Logistic Regression – Why Logistic Regression Sometimes Outperforms Neural Networks

ginilogisticneural networksregression

I have 5 samples (each one contains ~380K records, 33 predictive variables and 1 binary Target):

  • one sample is used to train the models
  • the remaining 4 samples are used to validate the models

The following table compares the Gini's of the Logistic Regression against the Gini's of the Multilayer Perceptron (MLP) :

Logistic Regression MLP
Train sample 35.8 34.9
validation sample 1 40.0 34.4
validation sample 2 37.7 32.0
validation sample 3 37.5 31.5
validation sample 4 36.4 34.2

As you can see, the Gini's of the Logistic Regression are consistently higher than the Gini's of the MLP.

Why could that be?

Before running both the Logistic Regression and the MLP I have categorized the categorical variables and also scaled the numeric variables.
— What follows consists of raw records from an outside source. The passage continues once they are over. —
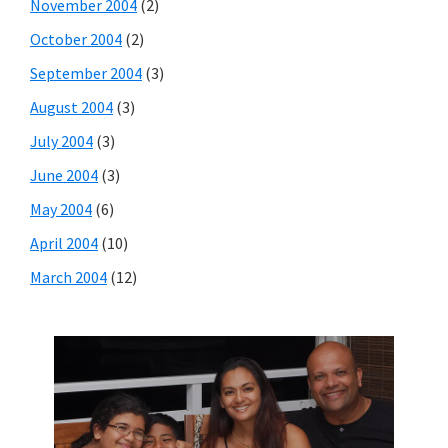
November 2004
(2)
October 2004
(2)
September 2004
(3)
August 2004
(3)
July 2004
(3)
June 2004
(3)
May 2004
(6)
April 2004
(10)
March 2004
(12)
The code of the Logistic Regression is really simple and straightfoward:

Y=data['Target']  # this is the target
X=data[col_list]  # this is the list of 33 predictive features


X1=sm.add_constant(X)
   
logit=sm.Logit(Y,X1)
result=logit.fit()
print(result.summary())

The code of the MLP is this one:

def build_model():
    model = Sequential()
    model.add(Dense(5, input_dim=33, activation='relu'))
    model.add(Dense(5, activation='sigmoid'))
    model.add(Dense(1, activation='sigmoid'))
    # Compile model
    model.compile(loss='binary_crossentropy', optimizer='adam', metrics=['accuracy'])
    return model

   
model = build_model()
model.fit(X, Y, epochs=4, batch_size=30, verbose=1)  # X=predictive features ; Y = target 

I don't understand why the MLP underperforms the Logistic Regression.

Best Answer

If the response conditioned on your predictive roughly follows a logistic curve then logistic regression will be superior. Despite ML hype, DL/NN do not always outperform simpler models.

Have you examined the output of the logistic model? What do the residuals look like? I believe this implementation automatically includes an L2 penalty which probably helps given the number of predictors.

Not sure what categorized the categorical variable means. If it's something like one-hot encoding that is not recommended for regression, the model implementation should automatically handle it.